The village post office is often more important to a community than the primary school, according to a national parents’ organisation.

The Scottish Government should not “romanticise” or “overstate” the role that a school plays in the life of a rural village, warns the Scottish Parent Teacher Council - the local shop, post office or village hall is often far more important.

The picture painted by the Government of rural communities actively using local schools as community, sports or leisure centres is “far from the truth” in many areas, it claims in its submission to the Government’s consultation on “safeguarding our rural schools”.

Schools earmarked for closure often have no hall and “remarkably little” outdoor space. Their doors “can be firmly shut” outwith school hours and during school holidays, due to a lack of janitorial support.

Children are not always best served by keeping small schools open and their education should not take second place to “considerations of community survival”, says the Scottish Parent Teacher Council.

Its rival organisation, however, takes the opposite view. The Scottish Parent Council Association (formerly the Scottish School Board Association) likens the effect of school closures on a community to that of post-office closures.

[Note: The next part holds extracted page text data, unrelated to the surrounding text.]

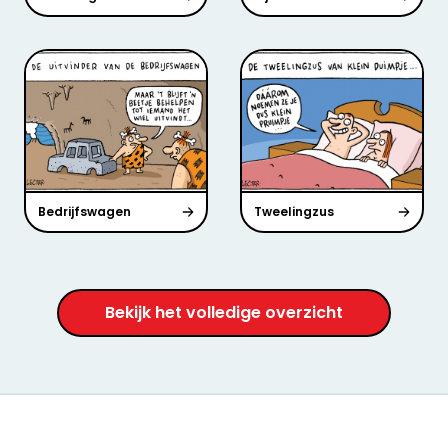
Bedrijfswagen
Tweelingzus
Bekijk het volledige overzicht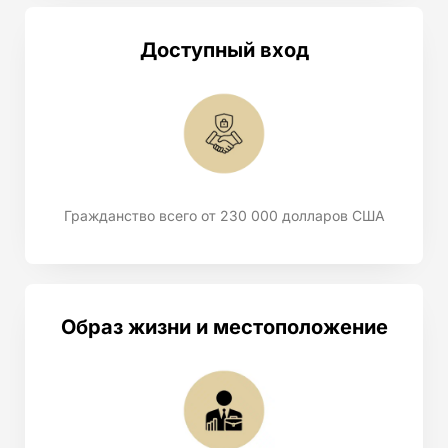
Доступный вход
Гражданство всего от 230 000 долларов США
Образ жизни и местоположение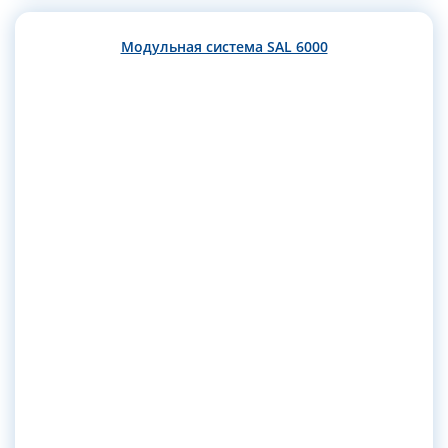
Модульная система SAL 6000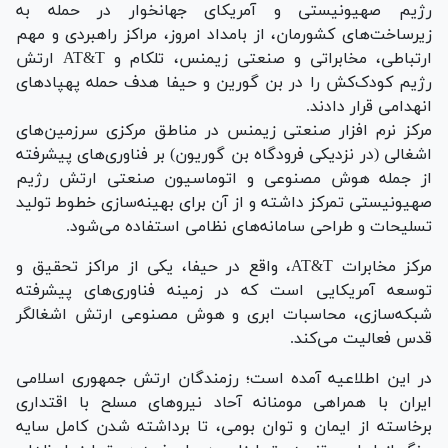
رژیم صهیونیستی و آمریکای جهانخوار در حمله به
زیرساخت‌های کشورمان، از بامداد امروز، مراکز راهبردی و مهم
ارتباطی، مخابراتی و صنعتی زیمنس، تلکام و AT&T ارتش
رژیم کودک‌کش را در بن گورین و حیفا هدف حمله پهپاد‌های
انهدامی قرار دادند.
مرکز نرم افزار صنعتی زیمنس در مناطق مرکزی سرزمین‌های
اشغالی (در نزدیکی فرودگاه بن گوریون) بر فناوری‌های پیشرفته
از جمله هوش مصنوعی و اتوماسیون صنعتی ارتش رژیم
صهیونیستی تمرکز داشته و از آن برای بهینه‌سازی خطوط تولید
تسلیحات و طراحی سامانه‌های نظامی استفاده می‌شود.
مرکز مخابرات AT&T، واقع در حیفا، یکی از مراکز تحقیق و
توسعه آمریکایی است که در زمینه فناوری‌های پیشرفته
شبکه‌سازی، محاسبات ابری و هوش مصنوعی ارتش اشغالگر
قدس فعالیت می‌کند.
در این اطلاعیه آمده است؛ رزمندگان ارتش جمهوری اسلامی
ایران با همراهی مومنانه آحاد نیرو‌های مسلح با اقتداری
برخاسته از ایمان و توان بومی، تا برداشته شدن کامل سایه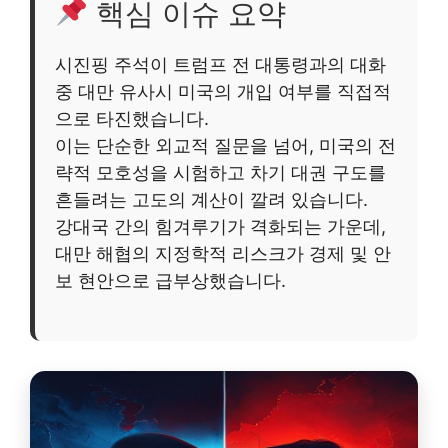
핵심 이슈 요약
시진핑 주석이 트럼프 전 대통령과의 대화
중 대만 유사시 미국의 개입 여부를 직접적
으로 타진했습니다.
이는 단순한 외교적 질문을 넘어, 미국의 전
략적 모호성을 시험하고 차기 대권 구도를
흔들려는 고도의 계산이 깔려 있습니다.
강대국 간의 힘겨루기가 격화되는 가운데,
대만 해협의 지정학적 리스크가 경제 및 안
보 현안으로 급부상했습니다.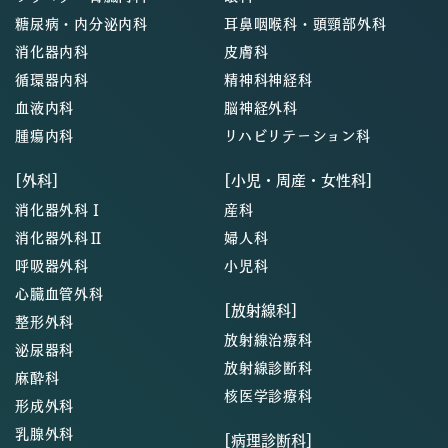
糖尿病・内分泌内科
耳鼻咽喉科・頭頸部外科
消化器内科
皮膚科
循環器内科
精神科神経科
血液内科
脳神経外科
腫瘍内科
リハビリテーション科
[外科]
[小児・周産・女性科]
消化器外科Ⅰ
産科
消化器外科Ⅱ
婦人科
呼吸器外科
小児科
心臓血管外科
[放射線科]
整形外科
放射線治療科
泌尿器科
放射線診断科
麻酔科
核医学診療科
形成外科
乳腺外科
[病理診断科]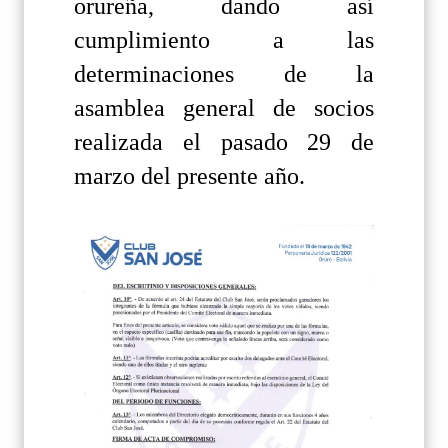
orureña, dando así
cumplimiento a las
determinaciones de la
asamblea general de socios
realizada el pasado 29 de
marzo del presente año.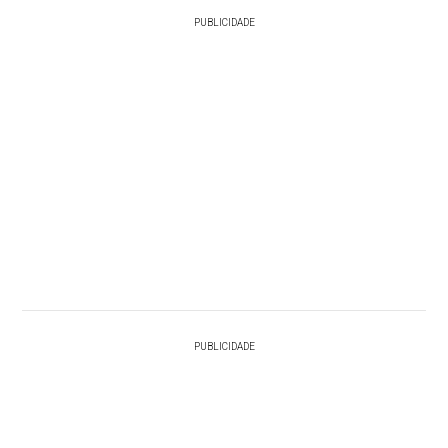
PUBLICIDADE
PUBLICIDADE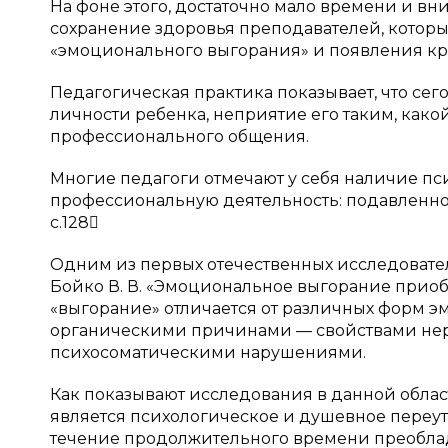
На фоне этого, достаточно мало времени и в
сохранение здоровья преподавателей, котор
«эмоционального выгорания» и появления кри
Педагогическая практика показывает, что сег
личности ребенка, неприятие его таким, как
профессионального общения.
Многие педагоги отмечают у себя наличие п
профессиональную деятельность: подавленност
с.128
Одним из первых отечественных исследовател
Бойко В. В. «Эмоциональное выгорание приоб
«выгорание» отличается от различных форм э
органическими причинами — свойствами нер
психосоматическими нарушениями.
Как показывают исследования в данной обла
является психологическое и душевное переуто
течение продолжительного времени преоблада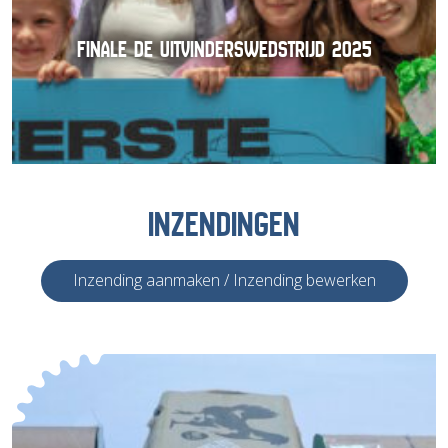
FINALE DE UITVINDERSWEDSTRIJD 2025
INZENDINGEN
Inzending aanmaken / Inzending bewerken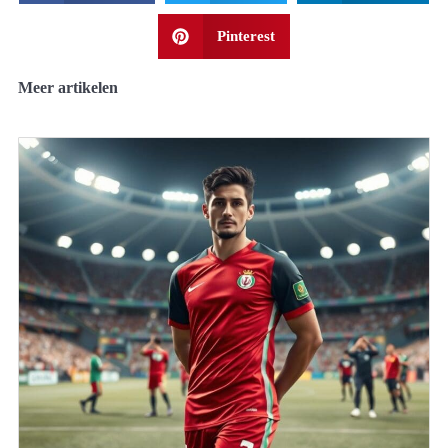
Pinterest
Meer artikelen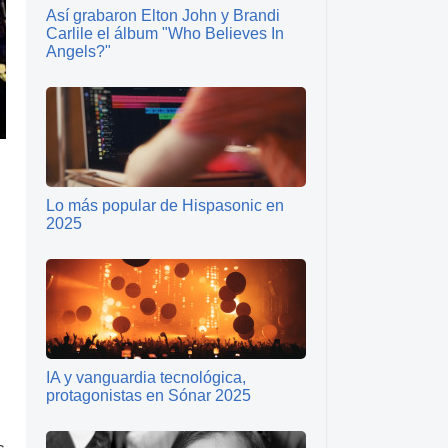
Así grabaron Elton John y Brandi
Carlile el álbum "Who Believes In
Angels?"
Lo más popular de Hispasonic en
2025
IA y vanguardia tecnológica,
protagonistas en Sónar 2025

It feels there is a “strong argument” for seeing “any rural school” as a “centre for lifelong education in the community as a whole”.

The changes being proposed by the Government would result in a presumption against the closure of rural schools.

In last month’s TESS (September 12), Education Secretary Fiona Hyslop argued that local schools were “a crucial part of supporting vibrant local communities” and the impact of a school closure often went beyond “the pupils, staff and parents”.

But the SPTC argues a presumption against closure could result in schools being kept open, regardless of the educational needs of pupils. Only three schools a year have been closed in England since the presumption against closure was introduced there in 1998, it notes.

The SPTC nevertheless supports an extension to the list of people who must be consulted - providing it is recognised that “in general people do not like change” and some respondents may not be able to be objective, due to their “emotional involvement with the school”.